In short, the current pipeline is a direct query executor. The harness is a replayable search environment operated by a heavyweight planner and later supportable by small specialist policies for bounded subproblems.

Scope

The v1 harness is intentionally narrow:

  • Hyperliquid monitoring and research queries only
  • deterministic replay-pack inputs only
  • shallow branching only
  • bounded action set only
  • no broad web search
  • no arbitrary-depth recursion
  • no requirement to touch live BigQuery in the replay path

Core Concepts

Environment state

The environment is the full replayable episode state available to the runtime but not automatically injected into the active prompt.
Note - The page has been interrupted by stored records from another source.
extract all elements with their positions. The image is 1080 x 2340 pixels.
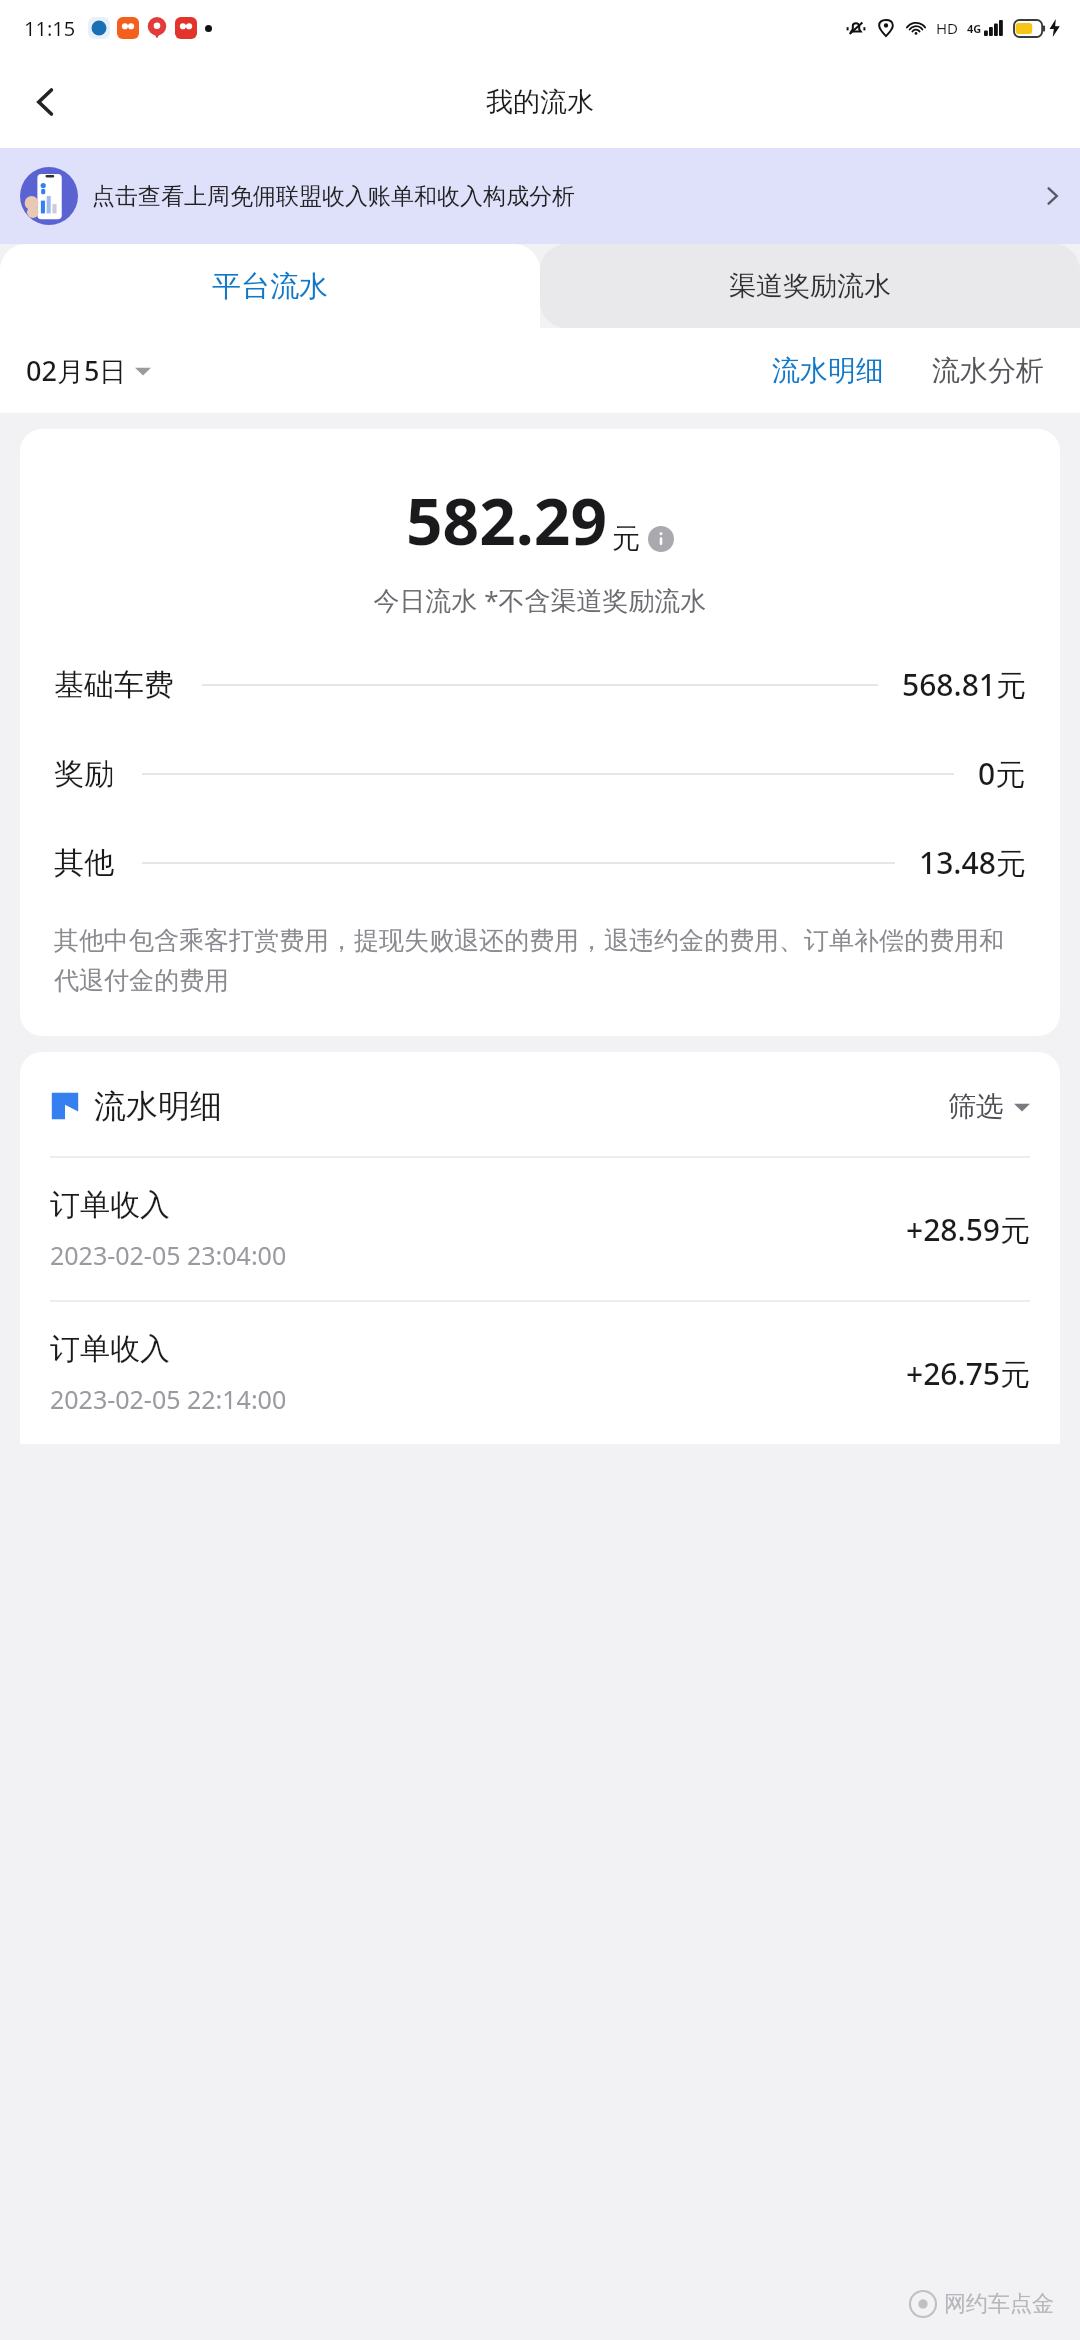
staticText: 元 (612, 521, 640, 556)
button[interactable]: 平台流水 (0, 244, 540, 328)
staticText: 流水分析 (932, 353, 1044, 388)
button[interactable]: 渠道奖励流水 (540, 244, 1080, 328)
staticText: 582.29 (406, 477, 608, 564)
staticText: 0元 (978, 753, 1026, 794)
staticText: 奖励 (54, 755, 114, 793)
button[interactable]: 02月5日 (26, 352, 151, 389)
staticText: 订单收入 (50, 1186, 170, 1224)
button[interactable]: 订单收入 (50, 1302, 1030, 1444)
button[interactable]: 流水分析 (932, 353, 1044, 388)
staticText: +28.59元 (906, 1209, 1030, 1250)
staticText: 点击查看上周免佣联盟收入账单和收入构成分析 (92, 182, 1032, 211)
staticText: 流水明细 (772, 353, 884, 388)
button[interactable]: Back (10, 66, 82, 138)
button[interactable]: Info (648, 526, 674, 552)
staticText: 568.81元 (902, 664, 1026, 705)
staticText: 筛选 (948, 1089, 1004, 1124)
staticText: 其他中包含乘客打赏费用，提现失败退还的费用，退违约金的费用、订单补偿的费用和代退… (54, 925, 1026, 996)
staticText: +26.75元 (906, 1353, 1030, 1394)
staticText: 流水明细 (94, 1086, 222, 1126)
button[interactable]: 订单收入 (50, 1158, 1030, 1300)
button[interactable]: 流水明细 (772, 353, 884, 388)
staticText: 13.48元 (919, 842, 1026, 883)
staticText: 平台流水 (212, 268, 328, 305)
staticText: 4G (967, 21, 982, 36)
staticText: HD (936, 18, 959, 38)
staticText: 今日流水 *不含渠道奖励流水 (54, 582, 1026, 618)
staticText: 渠道奖励流水 (729, 269, 891, 303)
staticText: 我的流水 (486, 85, 594, 119)
staticText: 2023-02-05 23:04:00 (50, 1238, 287, 1272)
staticText: 02月5日 (26, 352, 127, 389)
staticText: 网约车点金 (944, 2290, 1054, 2318)
button[interactable]: 点击查看上周免佣联盟收入账单和收入构成分析 (0, 148, 1080, 244)
staticText: 11:15 (24, 15, 76, 42)
staticText: 其他 (54, 844, 114, 882)
button[interactable]: 筛选 (948, 1089, 1030, 1124)
staticText: 基础车费 (54, 666, 174, 704)
staticText: 订单收入 (50, 1330, 170, 1368)
staticText: 2023-02-05 22:14:00 (50, 1382, 287, 1416)
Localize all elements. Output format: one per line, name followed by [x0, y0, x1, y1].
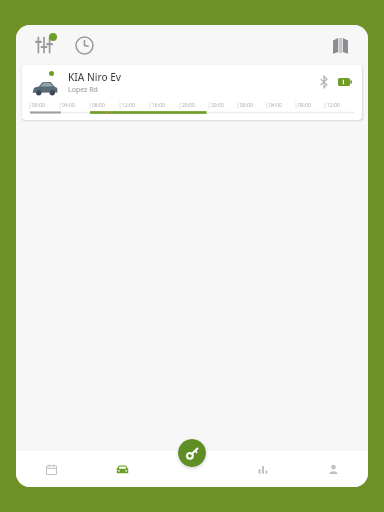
staticText: 08:00 — [92, 102, 105, 109]
button[interactable]: KIA Niro Ev — [22, 65, 362, 120]
button[interactable]: Vehicles — [87, 451, 158, 487]
button[interactable]: Statistics — [228, 451, 298, 487]
staticText: 00:00 — [32, 102, 45, 109]
button[interactable]: Profile — [298, 451, 368, 487]
button[interactable]: Unlock vehicle — [178, 439, 206, 467]
staticText: 04:00 — [62, 102, 75, 109]
button[interactable]: Trips — [16, 451, 87, 487]
staticText: 00:00 — [240, 102, 253, 109]
staticText: 20:00 — [182, 102, 195, 109]
staticText: 12:00 — [122, 102, 135, 109]
button[interactable]: Map — [322, 27, 358, 63]
staticText: 20:00 — [211, 102, 224, 109]
button[interactable]: Filter — [26, 27, 62, 63]
staticText: Lopez Rd — [68, 85, 98, 95]
staticText: 08:00 — [298, 102, 311, 109]
staticText: 16:00 — [152, 102, 165, 109]
staticText: 12:00 — [327, 102, 340, 109]
staticText: 04:00 — [269, 102, 282, 109]
staticText: KIA Niro Ev — [68, 70, 122, 84]
button[interactable]: History — [66, 27, 102, 63]
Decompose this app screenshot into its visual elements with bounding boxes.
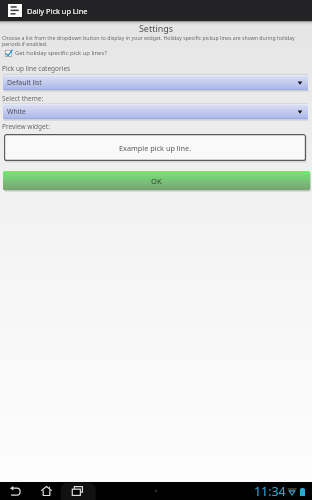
- button[interactable]: White: [3, 104, 308, 119]
- button[interactable]: Back: [9, 484, 22, 497]
- button[interactable]: OK: [3, 171, 310, 190]
- staticText: Choose a list from the dropdown button t…: [2, 34, 310, 48]
- button[interactable]: Example pick up line.: [4, 134, 306, 161]
- staticText: Example pick up line.: [119, 143, 192, 153]
- button[interactable]: Get holiday specific pick up lines?: [0, 48, 312, 58]
- button[interactable]: Home: [40, 484, 53, 497]
- button[interactable]: Recent apps: [71, 484, 84, 497]
- staticText: OK: [151, 176, 162, 186]
- staticText: Get holiday specific pick up lines?: [15, 49, 107, 57]
- staticText: Daily Pick up Line: [27, 6, 88, 16]
- staticText: Preview widget:: [2, 122, 50, 131]
- staticText: White: [7, 107, 26, 116]
- staticText: Default list: [7, 78, 42, 87]
- staticText: Pick up line categories: [2, 64, 71, 73]
- staticText: Settings: [0, 22, 312, 34]
- staticText: 11:34: [254, 483, 286, 500]
- button[interactable]: Default list: [3, 75, 308, 90]
- staticText: Select theme:: [2, 94, 44, 103]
Required episode-level fields:

  • episode_id
  • query
  • anchor_market
  • window_id
  • step_budget
  • token_budget_class
  • environment_views
  • ground_truth_reference

Artifact registry

Each retrievable view is represented as an artifact with a stable ID inside the episode.

Required artifact fields:

  • artifact_id
  • artifact_type
  • view_name
  • anchor_market
  • window_id
  • payload
  • source_refs

artifact_id stability matters for deterministic replay. For a fixed replay pack and fixed loader version, the same artifact must resolve to the same ID on every run.

Working set

The working set is the active evidence context selected by the policy.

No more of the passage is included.